DATA SUPPLIED:
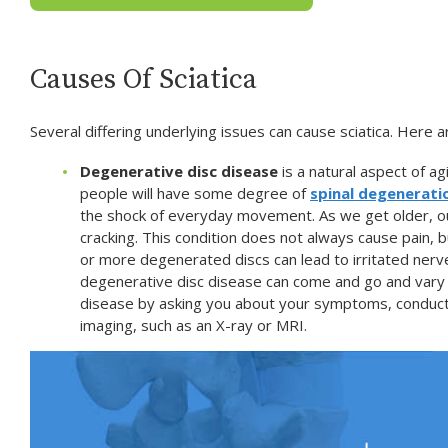
Causes Of Sciatica
Several differing underlying issues can cause sciatica. Here
Degenerative disc disease
is a natural aspect of ag
people will have some degree of
spinal degenerati
the shock of everyday movement. As we get older, ou
cracking. This condition does not always cause pain, b
or more degenerated discs can lead to irritated nerve
degenerative disc disease can come and go and vary 
disease by asking you about your symptoms, conducti
imaging, such as an X-ray or MRI.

WORK ORDER: Nothing but the records themselves, exact and complete, should be returned; leave the pictures out.

SOLUTION:
Causes Of Sciatica
Several differing underlying issues can cause sciatica. Here
Degenerative disc disease
is a natural aspect of ag
people will have some degree of
spinal degenerati
the shock of everyday movement. As we get older, ou
cracking. This condition does not always cause pain, b
or more degenerated discs can lead to irritated nerve
degenerative disc disease can come and go and vary 
disease by asking you about your symptoms, conducti
imaging, such as an X-ray or MRI.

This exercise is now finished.